Maybe he's a mole, a double agent working to sabotage trade liberalization efforts from within.
It wasn't long ago, after all, that Mr. Marchi, by much foot-dragging and demands for exclusions, helped to deep-six the Multilateral Agreement on Investment. Now he's threatening to do the same to NAFTA, or at least one of its signal provisions: Chapter 11, a set of rules, like the MAI, requiring fair treatment of foreign investors. Mr. Marchi claims the provision needs "clarification," and is seeking leave from the United States and Mexico to add an "interpretive note" watering down its protections.
This is, of course, nonsense. Chapter 11 is crystal clear, and rooted in familiar principles of domestic and international trade law. These are, first, "national treatment," meaning foreign investors are subjected to no more stringent regulations than apply to a country's own nationals; and second, that foreign investors are entitled to compensation when their property is expropriated, just as you would be if your house were torn down for a freeway.

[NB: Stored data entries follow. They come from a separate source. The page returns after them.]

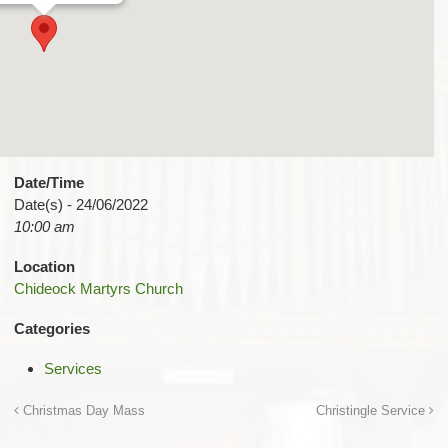
Date/Time
Date(s) - 24/06/2022
10:00 am
Location
Chideock Martyrs Church
Categories
Services
Christmas Day Mass
Christingle Service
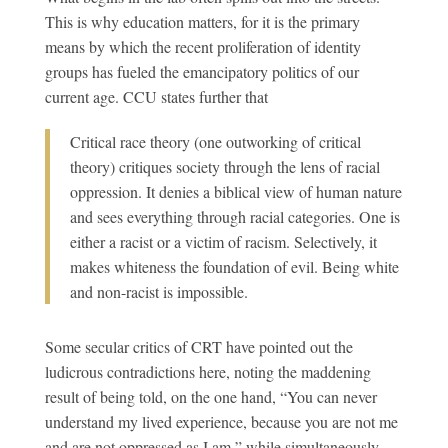
This is why education matters, for it is the primary
means by which the recent proliferation of identity
groups has fueled the emancipatory politics of our
current age. CCU states further that
Critical race theory (one outworking of critical
theory) critiques society through the lens of racial
oppression. It denies a biblical view of human nature
and sees everything through racial categories. One is
either a racist or a victim of racism. Selectively, it
makes whiteness the foundation of evil. Being white
and non-racist is impossible.
Some secular critics of CRT have pointed out the
ludicrous contradictions here, noting the maddening
result of being told, on the one hand, “You can never
understand my lived experience, because you are not me
and are not oppressed as I am,” while simultaneously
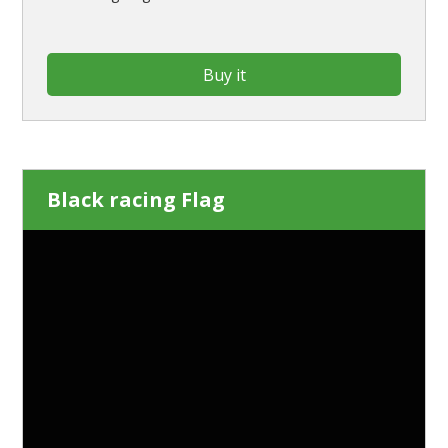
Buy it
Black racing Flag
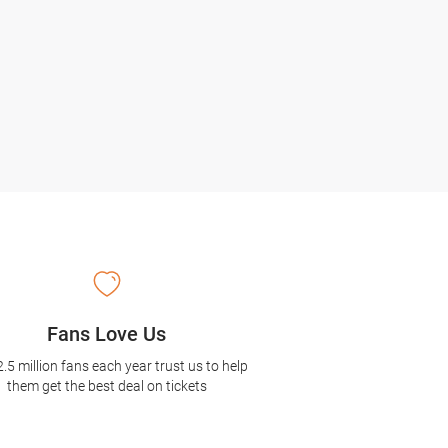
Fans Love Us
2.5 million fans each year trust us to help
them get the best deal on tickets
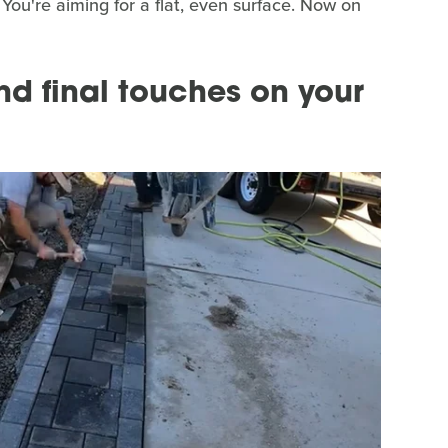
 You're aiming for a flat, even surface. Now on
d final touches on your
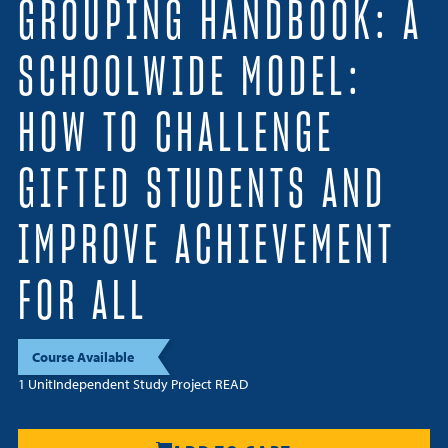
GROUPING HANDBOOK: A
Resources
SCHOOLWIDE MODEL:
Login
HOW TO CHALLENGE
Contact
Cart
GIFTED STUDENTS AND
IMPROVE ACHIEVEMENT
FOR ALL
Course Available
1 Unit
Independent Study Project READ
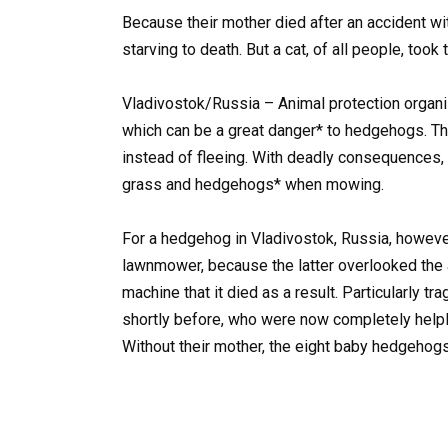
Because their mother died after an accident w
starving to death. But a cat, of all people, took
Vladivostok/Russia – Animal protection organ
which can be a great danger* to hedgehogs. The
instead of fleeing. With deadly consequences
grass and hedgehogs* when mowing.
For a hedgehog in Vladivostok, Russia, howeve
lawnmower, because the latter overlooked the 
machine that it died as a result. Particularly t
shortly before, who were now completely helple
Without their mother, the eight baby hedgehogs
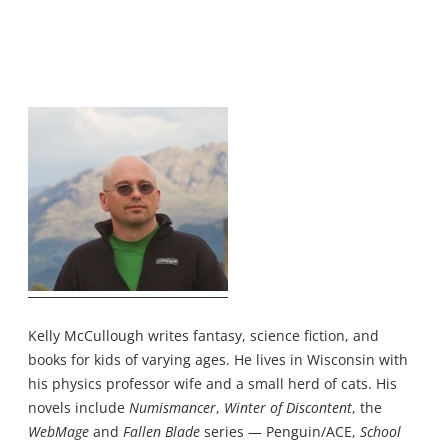
Kelly McCullough writes fantasy, science fiction, and
books for kids of varying ages. He lives in Wisconsin with
his physics professor wife and a small herd of cats. His
novels include
Numismancer
,
Winter of Discontent
, the
WebMage
and
Fallen Blade
series — Penguin/ACE,
School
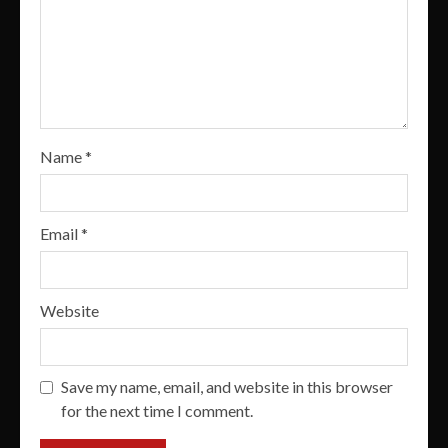
Name
*
Email
*
Website
Save my name, email, and website in this browser
for the next time I comment.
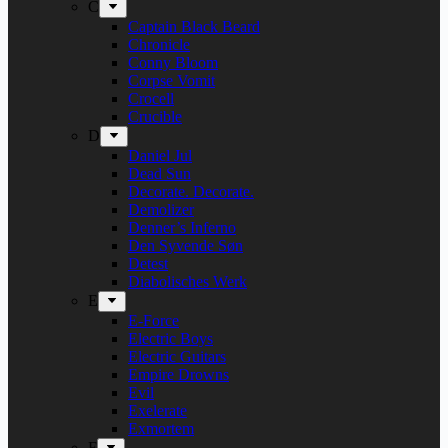
C
Captain Black Beard
Chronicle
Conny Bloom
Corpse Vomit
Crocell
Crucible
D
Daniel Jul
Dead Sun
Decorate. Decorate.
Demolizer
Denner’s Inferno
Den Syvende Søn
Detest
Diabolisches Werk
E
E-Force
Electric Boys
Electric Guitars
Empire Drowns
Evil
Exelerate
Exmortem
F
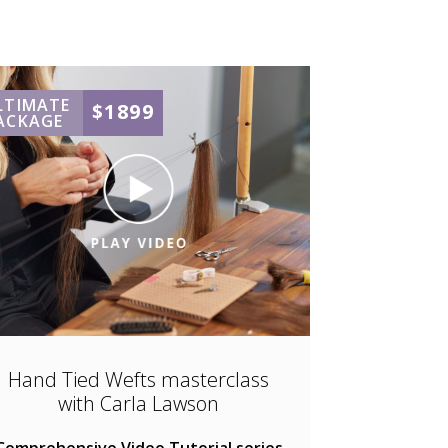
LTIMATE
$1899
ACKAGE
Hand Tied Wefts masterclass
with Carla Lawson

Apparently, the "problem" with this provision is that some investors are actually making use of it. Not many, mind you: In the past year, there have been four cases of American investors claiming compensation from Canadian governments under Chapter 11. Two Canadian firms, meanwhile, have launched similar lawsuits in the United States. That's six in total, the basis of all those media reports on the "avalanche" of NAFTA litigation, and of Mr. Marchi's sudden interest in clarity.
But what, beyond a few bothersome headlines and a ministerial fax machine clogged with urgent messages from the Council of Canadians, is the problem here? Certainly the facts of the cases do not support the contention that corporations are exploiting a loophole in the agreement to eviscerate each country's safety and environmental laws.
Take the case of Sun Belt Water Inc. In 1990, the California company formed a joint venture with Snowcap Waters Ltd. of Vancouver to export water from British Columbia -- with the province's blessing. Later, the province decided to ban water exports, effectively confiscating a good part of the value of their investment. Is Sun Belt suing to prevent the province from regulating water use as it sees fit? No. It is suing for compensation -- the same compensation that was given to its Canadian partner.
Or consider the plight of S. D. Myers Inc., an Ohio firm that had lined up several customers to ship PCBs south of the border for treatment. The company had the misfortune to be doing business in Canada during Sheila Copps' reign at the federal Department of Environment. Ms. Copps had banned the exports of PCBs in 1995, though the transport of PCBs across Canada for the same purpose continued unimpeded, and though there was in fact "no strong environmental argument" for closing the border, as an internal memo advised the minister.
The government would appear to have conceded the justness of the company's claim: 15 months after the ban was imposed, it was revoked by Ms. Copps' replacement at Environment, one Sergio Marchi. The same applies in the celebrated case of Ethyl Corp., another victim of Ms. Copps' interventions, this time banning the gasoline additive MMT. After months of stonewalling, the government eventually struck down the ban, and agreed to pay Ethyl $13-million in compensation.
Far from an abuse of process, these appear to be legitimate complaints, asking no more than the protection from discriminatory or arbitrary treatment that NAFTA was intended to provide. Indeed, if there is any weakness in the provision, it is that domestic investors were not given the same right to compensation as foreigners.
Hmmm. Maybe that's Mr. Marchi's game: a double-double-cross, wherein he pretends to be kowtowing to the left, only to smuggle in a property rights amendment under cover of "clarification." Fiendish bugger. How could I have been so blind?